Nada contra a promoção de eventos desta natureza que, como sabemos, já fazem parte do roteiro turístico da Rainha da Borborema neste período do ano, tornando-a um centro ecumênico aberto à manifestação dos mais diversos credos religiosos. Contudo, não podemos nos esquecer de que patrocinar eventos de cunho religioso, sobretudo, destinando para tal, um montante precioso da tão disputada contribuição dos impostos pagos pelos cidadãos é algo que beira o inaceitável.
Isto porque há de considerarmos a grande demanda de serviços e obras públicas de responsabilidade da gestão pública voltadas ao bem estar da sociedade, muitos das quais de necessidade básica, como é a educação e a saúde para onde a verba destinada é sempre insatisfatória. Sem falar nos inúmeros projetos culturais que andam totalmente esquecidos por parte dos órgãos públicos competentes deixando a cidade cada vez mais carente de eventos e iniciativas desta natureza.
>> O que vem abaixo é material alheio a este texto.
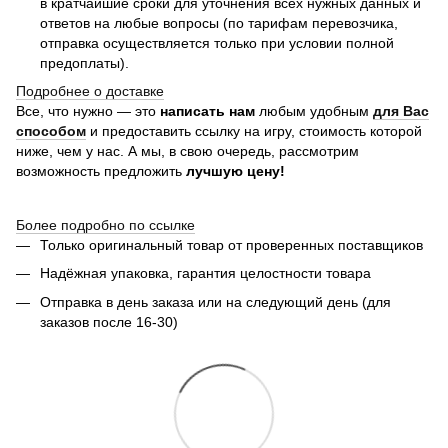
в кратчайшие сроки для уточнения всех нужных данных и
ответов на любые вопросы (по тарифам перевозчика,
отправка осуществляется только при условии полной
предоплаты).
Подробнее о доставке
Все, что нужно — это
написать нам
любым удобным
для Вас
способом
и предоставить ссылку на игру, стоимость которой
ниже, чем у нас. А мы, в свою очередь, рассмотрим
возможность предложить
лучшую цену!
Более подробно по ссылке
Только оригинальный товар от проверенных поставщиков
Надёжная упаковка, гарантия целостности товара
Отправка в день заказа или на следующий день (для
заказов после 16-30)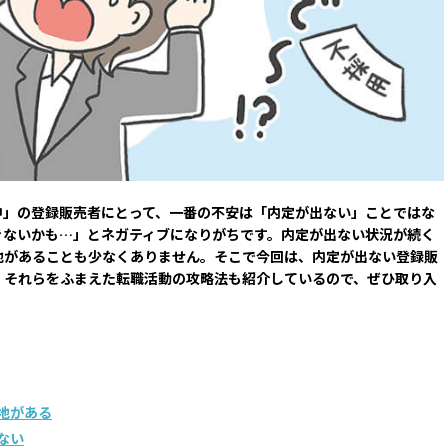
中」の登録販売者にとって、一番の不安は「内定が出ない」ことではな
きないかも…」とネガティブになりがちです。内定が出ない状況が続く
地があることも少なくありません。そこで今回は、内定が出ない登録販
。それらをふまえた転職活動の攻略法も紹介しているので、ぜひ取り入
地がある
ない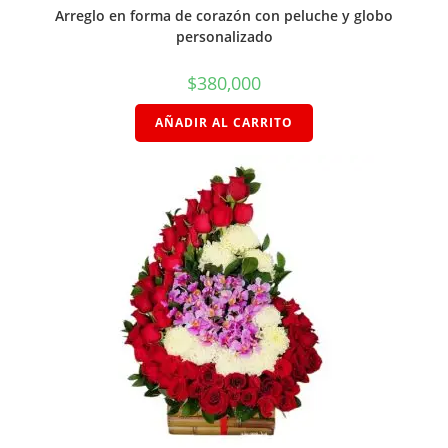
Arreglo en forma de corazón con peluche y globo
personalizado
$
380,000
AÑADIR AL CARRITO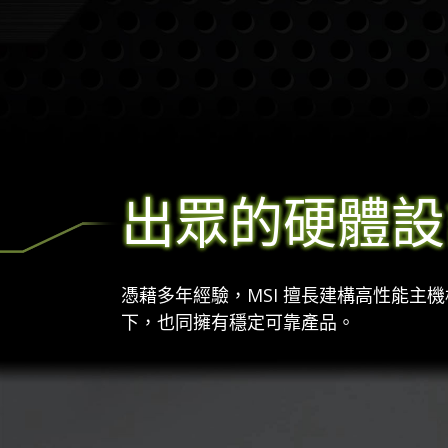
出眾的硬體設
憑藉多年經驗，MSI 擅長建構高性能
下，也同擁有穩定可靠產品。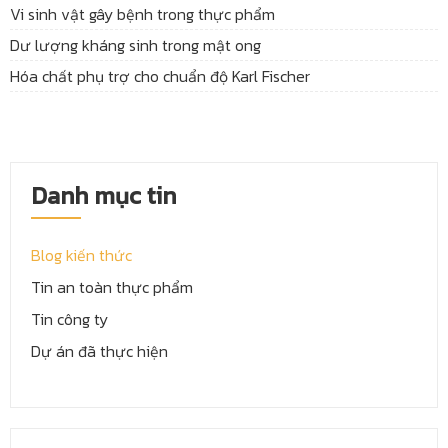
Vi sinh vật gây bệnh trong thực phẩm
Dư lượng kháng sinh trong mật ong
Hóa chất phụ trợ cho chuẩn độ Karl Fischer
Danh mục tin
Blog kiến thức
Tin an toàn thực phẩm
Tin công ty
Dự án đã thực hiện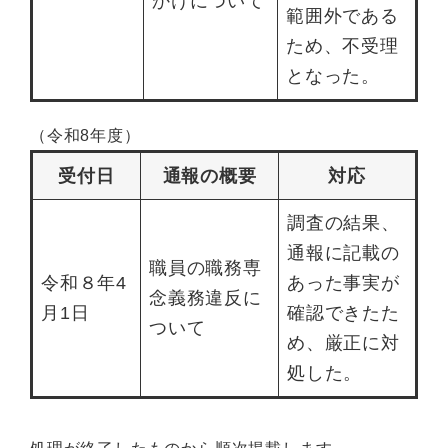
かけについて
範囲外である
ため、不受理
となった。
（令和8年度）
受付日
通報の概要
対応
調査の結果、
通報に記載の
職員の職務専
令和８年4
あった事実が
念義務違反に
月1日
確認できたた
ついて
め、厳正に対
処した。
Outro aspecto importante a ser considerado é o fato de que, como é do conhecimento de todos, o estado ainda permanece sendo laico e como tal, o mais sensato seria manter-se ao máximo possível isento de envolvimento de iniciativas ideológicas dessa natureza que tem como questão central a fé. Do contrário, além de que quebrar essa máxima da política tal envolvimento ‘laico-sacro’ termina gerando um mal estar entre os profitentes das diferentes ordens religiosas.
Tal efeito já se pode constatar na cidade nos últimos anos e diz respeito à polêmica distribuição da generosa fatia de verba entre os eventos promovidos pelas diversas entidades religiosas, das quais, uma delas fica com mais de 80% de toda o erário, motivo para diversas queixas junto ao patrocinar maior que é a Prefeitura Municipal. As razões por trás dessa política de distribuição, como bem sabemos, são as mesmas que geram a quebra do estado laico, as quais, entretanto, nos reservamos a falar noutro momento, tendo em vista se tratar de pauta para um outro comentário. Para aqueles mais interessados em acompanhar, em detalhes, a distribuição da verba pública entre os diversos eventos religiosos durante o carnaval, podem ter os dados através do endereço eletrônico: http://www.centrac.org.br/arquivos/BoletimCG2009.pdf. Concluímos acreditando e sugerindo que, pelas questões aqui apresentada, o mais salutar e politicamente correto para a cidade seria que cada um dos eventos religiosos se tornasse financeiramente independente desta parceria com o poder público, se tornando auto-patrocinado pelos próprios participantes, como o é a maioria dos eventos culturais realizados na cidade e no país.
Uma das medidas mais sensatas para tal seria a cobrança de inscrições junto aos interessados, além da busca de patrocínio na instância privada onde certamente estão os representantes dos diversos credos e correntes filosóficas participantes dos eventos. Por fim, temos certeza de que tais mudanças agradariam amplamente os contribuintes, sobretudo, aqueles mais carentes e os mais conscientes (já que o tema maior é a consciência) acerca da aplicação justa e adequada dos impostos depositados nos cofres públicos a espera da reversão do bem estar social.
Também não ficariam de fora desse grupo de gratidão pela separação entre o Estado e a Religião, os homens de fé, sobretudo, os cristãos conscientes, em nome de quem deixamos aqui uma máxima do cristo que, ao nosso ver, sintetiza de maneira clara a orientação cristã para a total isenção de subvenções governamentais de qualquer procedência junto a todo e qualquer trabalho e vivência religiosa: "Dai a César o que é de César, e a Deus o que é de Deus ." (Mt 22,21). Enfim: uma questão de consciência!.